Corée du Nord : nouveau test de tir de missile

Photo non datée de missiles nord-coréens [ / Kcna/KNS/AFP/Archives] Photo non datée de missiles nord-coréens [ / Kcna/KNS/AFP/Archives]

La Corée du Nord a effectué lundi un nouveau test de tir de missile de courte portée, le cinquième en trois jours, une série d'essais qui a poussé le secrétaire général de l'ONU à s'inquiéter des risques "d'escalade dangereuse".

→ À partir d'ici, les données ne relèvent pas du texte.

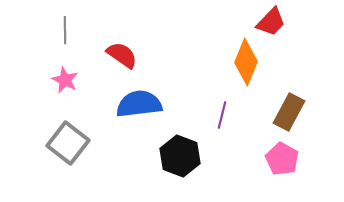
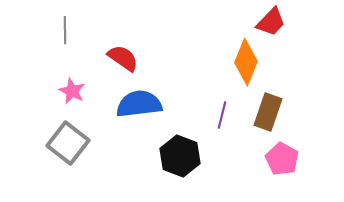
red semicircle: moved 1 px right, 3 px down
pink star: moved 7 px right, 11 px down
brown rectangle: moved 21 px left; rotated 9 degrees counterclockwise
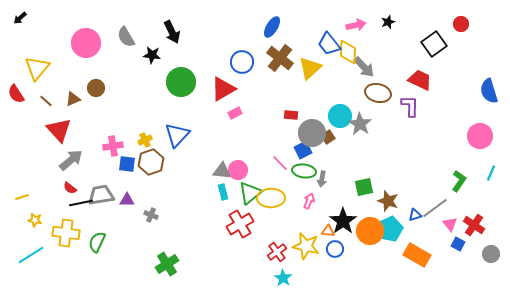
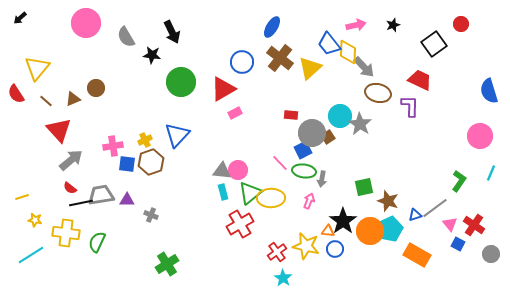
black star at (388, 22): moved 5 px right, 3 px down
pink circle at (86, 43): moved 20 px up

Ce tir a été confirmé par un porte-parole du chef d'Etat major des armées de Corée du Sud, qui ignorait s'il s'agissait de tests de missiles guidés ou de fusées tirées de lanceurs multiples.

"Nous cherchons à en savoir plus sur la nature précise de ces essais", a déclaré le porte-parole.

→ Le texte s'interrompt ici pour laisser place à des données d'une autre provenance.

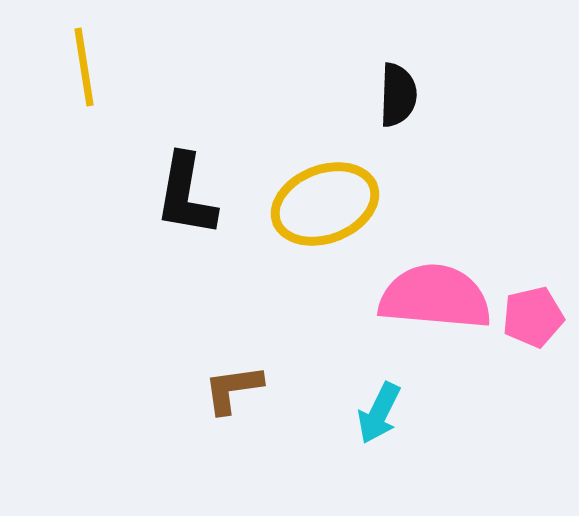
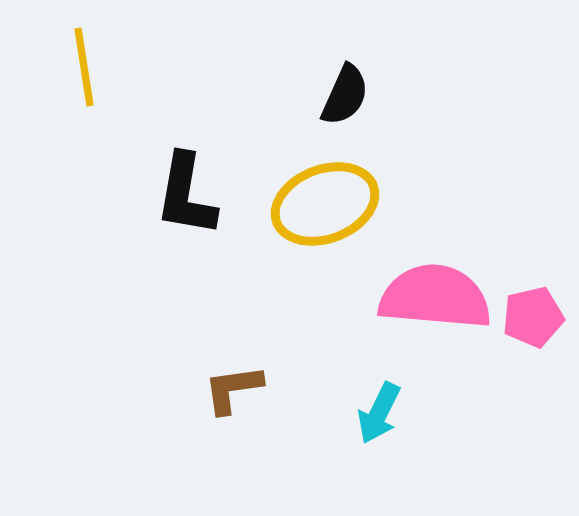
black semicircle: moved 53 px left; rotated 22 degrees clockwise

La Corée du Nord a lancé trois missiles de courte portée samedi, et un quatrième dimanche, à partir de sa côte orientale et vers la mer du Japon, probablement dans le cadre de manoeuvres militaires, selon la Corée du Sud.

De tels tirs se sont déjà produits mais ils surviennent cette fois après une période de très forte tension sur la péninsule coréenne, causée par une nouvelle vague de sanctions de la communauté internationale vis-à-vis de Pyongyang, après un tir de fusée et un 3e essai nucléaire.

Le porte-parole du ministère a refusé d'identifier ces missiles, mais il pourrait s'agir, selon la presse sud-coréenne, de missiles sol-sol KN-02, dont la portée peut attendre 160 km.

Il y a quelques semaines, au plus fort de la crise, Pyongyang semblait prêt à tester des missiles de moyenne portée, plusieurs engins ayant été amenés sur des pas de tir le long de la côte. Ils ont été retirés début mai, selon des observations américaines.

Washington et Séoul craignent en effet que des essais du missile de moyenne portée Musudan ne relancent les tensions.

Les Musudan ont une portée estimée à entre 2.500 et 4.000 km, une distance suffisante pour atteindre la Corée du Sud et le Japon, et éventuellement les bases américaines situées sur l'île de Guam dans le Pacifique.

Ces tirs de missiles, même de courte portée, inquiètent le secrétaire général de l'ONU Ban Ki-moon, qui "demeure préoccupé par les provocations et les tensions dans la péninsule coréenne, surtout étant donné les risques de mauvais calcul et d'escalade dangereuse", avait indiqué dimanche son porte-parole Martin Nesirky.